Wichtige Fakten werden ausgelassen

Auch in den Fachberichten der Bundesregierung kommuniziert das Bundesagrarministerium tendenziös. Wichtige Fakten zur Situation der Tiergesundheit werden nicht erwähnt. Besonders im „Tierschutzbericht 2019“ der Bundesregierung erwartet man eigentlich eine Übersicht über die Situation der landwirtschaftlich genutzten Tiere, besondern zu den aktuell grassierenden Produktionskrankheiten. Missstände in der Nutztierhaltung werden jedoch in allen untersuchten Berichten, darunter auch im „Agrarpolitischen Bericht der Bundesregierung 2019“ sowie in der „Nutztierstrategie“, nur vereinzelt und beiläufig genannt. Stattdessen erwähnen die veröffentlichten Texte Initiativen, die den Tierschutz verbessern sollen, ohne die problematische Ausgangssituation zu beschreiben.

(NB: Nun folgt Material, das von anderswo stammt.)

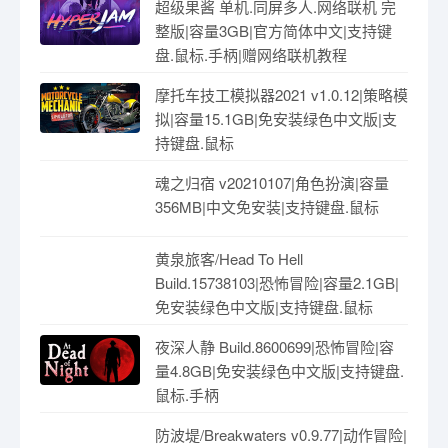
超级果酱 单机.同屏多人.网络联机 完
整版|容量3GB|官方简体中文|支持键
盘.鼠标.手柄|赠网络联机教程
摩托车技工模拟器2021 v1.0.12|策略模
拟|容量15.1GB|免安装绿色中文版|支
持键盘.鼠标
魂之归宿 v20210107|角色扮演|容量
356MB|中文免安装|支持键盘.鼠标
黄泉旅客/Head To Hell
Build.15738103|恐怖冒险|容量2.1GB|
免安装绿色中文版|支持键盘.鼠标
夜深人静 Build.8600699|恐怖冒险|容
量4.8GB|免安装绿色中文版|支持键盘.
鼠标.手柄
防波堤/Breakwaters v0.9.77|动作冒险|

Julia Klöckner muss nachbessern!

Bundeslandwirtschaftsministerin Julia Klöckner muss die Situation in der Nutztierhaltung umfassend und realistisch auf den offiziellen Internetseiten ihres Ministeriums darstellen. Nur so kann das Ministerium den Prinzipien staatlicher Öffentlichkeitsarbeit – sowie den eigenen formulierten Ansprüchen – gerecht werden.